Data to process »
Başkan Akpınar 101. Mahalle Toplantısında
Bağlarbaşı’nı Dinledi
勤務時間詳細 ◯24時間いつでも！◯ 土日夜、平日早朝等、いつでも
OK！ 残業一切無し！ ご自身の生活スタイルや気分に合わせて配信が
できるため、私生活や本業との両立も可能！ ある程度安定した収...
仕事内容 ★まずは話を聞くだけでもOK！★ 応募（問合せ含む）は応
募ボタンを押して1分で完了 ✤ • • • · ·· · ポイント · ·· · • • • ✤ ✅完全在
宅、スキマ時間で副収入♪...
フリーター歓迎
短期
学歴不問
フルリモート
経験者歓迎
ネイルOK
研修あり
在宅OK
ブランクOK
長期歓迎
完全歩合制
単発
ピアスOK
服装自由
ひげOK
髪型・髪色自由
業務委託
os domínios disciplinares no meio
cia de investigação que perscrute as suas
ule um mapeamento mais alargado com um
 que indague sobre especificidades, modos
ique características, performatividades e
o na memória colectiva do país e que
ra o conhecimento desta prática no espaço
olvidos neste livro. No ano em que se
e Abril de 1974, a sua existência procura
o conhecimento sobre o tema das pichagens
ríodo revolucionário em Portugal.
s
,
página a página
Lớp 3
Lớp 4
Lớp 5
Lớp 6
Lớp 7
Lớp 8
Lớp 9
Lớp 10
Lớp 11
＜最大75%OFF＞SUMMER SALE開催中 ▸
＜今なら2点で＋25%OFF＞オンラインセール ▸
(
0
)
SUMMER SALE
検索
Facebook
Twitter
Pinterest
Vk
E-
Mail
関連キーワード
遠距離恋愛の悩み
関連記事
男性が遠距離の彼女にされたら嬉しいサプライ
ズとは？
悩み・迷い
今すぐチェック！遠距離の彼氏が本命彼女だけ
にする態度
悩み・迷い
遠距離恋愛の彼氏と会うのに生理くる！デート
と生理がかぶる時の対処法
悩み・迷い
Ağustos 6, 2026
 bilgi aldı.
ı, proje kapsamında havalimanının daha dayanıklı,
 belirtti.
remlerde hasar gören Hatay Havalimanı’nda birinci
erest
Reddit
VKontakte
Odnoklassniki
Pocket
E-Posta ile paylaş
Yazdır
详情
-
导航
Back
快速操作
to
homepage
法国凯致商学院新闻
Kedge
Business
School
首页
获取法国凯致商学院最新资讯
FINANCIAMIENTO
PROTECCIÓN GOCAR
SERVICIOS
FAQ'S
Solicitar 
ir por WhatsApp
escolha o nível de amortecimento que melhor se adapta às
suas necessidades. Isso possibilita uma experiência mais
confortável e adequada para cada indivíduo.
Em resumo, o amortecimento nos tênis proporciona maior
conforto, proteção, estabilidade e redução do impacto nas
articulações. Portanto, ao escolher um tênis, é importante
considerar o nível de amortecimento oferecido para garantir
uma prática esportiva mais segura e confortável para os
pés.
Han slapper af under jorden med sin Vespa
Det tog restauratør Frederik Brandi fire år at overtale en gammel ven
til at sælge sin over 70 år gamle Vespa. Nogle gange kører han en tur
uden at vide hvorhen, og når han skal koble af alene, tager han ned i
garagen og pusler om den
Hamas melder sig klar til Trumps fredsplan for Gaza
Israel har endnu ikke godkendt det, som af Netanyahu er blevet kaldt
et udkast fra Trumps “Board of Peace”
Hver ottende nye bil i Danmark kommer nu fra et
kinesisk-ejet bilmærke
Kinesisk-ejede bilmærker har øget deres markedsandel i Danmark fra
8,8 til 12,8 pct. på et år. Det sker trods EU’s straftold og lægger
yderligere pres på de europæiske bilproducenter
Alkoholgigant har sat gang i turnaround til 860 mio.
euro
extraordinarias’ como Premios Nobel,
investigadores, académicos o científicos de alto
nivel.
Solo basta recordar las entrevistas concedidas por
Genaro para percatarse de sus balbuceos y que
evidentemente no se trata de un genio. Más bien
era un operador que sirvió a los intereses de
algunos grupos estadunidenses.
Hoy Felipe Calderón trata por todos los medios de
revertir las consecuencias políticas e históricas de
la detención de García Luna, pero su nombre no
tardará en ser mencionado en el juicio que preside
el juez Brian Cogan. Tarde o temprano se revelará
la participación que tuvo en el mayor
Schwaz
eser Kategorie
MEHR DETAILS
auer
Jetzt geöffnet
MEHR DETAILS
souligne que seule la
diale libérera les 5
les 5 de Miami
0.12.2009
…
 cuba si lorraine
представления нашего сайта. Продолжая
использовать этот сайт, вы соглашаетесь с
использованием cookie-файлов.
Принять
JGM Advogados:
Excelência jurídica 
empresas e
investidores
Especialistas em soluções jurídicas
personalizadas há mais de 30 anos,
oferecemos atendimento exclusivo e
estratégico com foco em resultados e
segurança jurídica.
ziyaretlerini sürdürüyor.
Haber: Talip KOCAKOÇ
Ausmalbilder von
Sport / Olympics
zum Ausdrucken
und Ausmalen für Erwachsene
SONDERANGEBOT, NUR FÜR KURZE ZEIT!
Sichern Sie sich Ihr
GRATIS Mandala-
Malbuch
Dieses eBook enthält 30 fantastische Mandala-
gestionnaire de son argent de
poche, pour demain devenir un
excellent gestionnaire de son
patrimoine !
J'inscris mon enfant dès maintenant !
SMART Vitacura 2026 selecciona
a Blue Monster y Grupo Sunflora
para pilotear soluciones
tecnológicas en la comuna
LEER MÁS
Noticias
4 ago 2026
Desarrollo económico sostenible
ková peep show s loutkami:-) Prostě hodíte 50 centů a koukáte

Problem statement » Among the entries above, copy exactly only the lines starting with the one containing "o conhecimento sobre o tema das pichagens" and going through the one containing "Hamas melder sig", both ends included.

Exercise answer »
o conhecimento sobre o tema das pichagens
ríodo revolucionário em Portugal.
s
,
página a página
Lớp 3
Lớp 4
Lớp 5
Lớp 6
Lớp 7
Lớp 8
Lớp 9
Lớp 10
Lớp 11
＜最大75%OFF＞SUMMER SALE開催中 ▸
＜今なら2点で＋25%OFF＞オンラインセール ▸
(
0
)
SUMMER SALE
検索
Facebook
Twitter
Pinterest
Vk
E-
Mail
関連キーワード
遠距離恋愛の悩み
関連記事
男性が遠距離の彼女にされたら嬉しいサプライ
ズとは？
悩み・迷い
今すぐチェック！遠距離の彼氏が本命彼女だけ
にする態度
悩み・迷い
遠距離恋愛の彼氏と会うのに生理くる！デート
と生理がかぶる時の対処法
悩み・迷い
Ağustos 6, 2026
 bilgi aldı.
ı, proje kapsamında havalimanının daha dayanıklı,
 belirtti.
remlerde hasar gören Hatay Havalimanı’nda birinci
erest
Reddit
VKontakte
Odnoklassniki
Pocket
E-Posta ile paylaş
Yazdır
详情
-
导航
Back
快速操作
to
homepage
法国凯致商学院新闻
Kedge
Business
School
首页
获取法国凯致商学院最新资讯
FINANCIAMIENTO
PROTECCIÓN GOCAR
SERVICIOS
FAQ'S
Solicitar 
ir por WhatsApp
escolha o nível de amortecimento que melhor se adapta às
suas necessidades. Isso possibilita uma experiência mais
confortável e adequada para cada indivíduo.
Em resumo, o amortecimento nos tênis proporciona maior
conforto, proteção, estabilidade e redução do impacto nas
articulações. Portanto, ao escolher um tênis, é importante
considerar o nível de amortecimento oferecido para garantir
uma prática esportiva mais segura e confortável para os
pés.
Han slapper af under jorden med sin Vespa
Det tog restauratør Frederik Brandi fire år at overtale en gammel ven
til at sælge sin over 70 år gamle Vespa. Nogle gange kører han en tur
uden at vide hvorhen, og når han skal koble af alene, tager han ned i
garagen og pusler om den
Hamas melder sig klar til Trumps fredsplan for Gaza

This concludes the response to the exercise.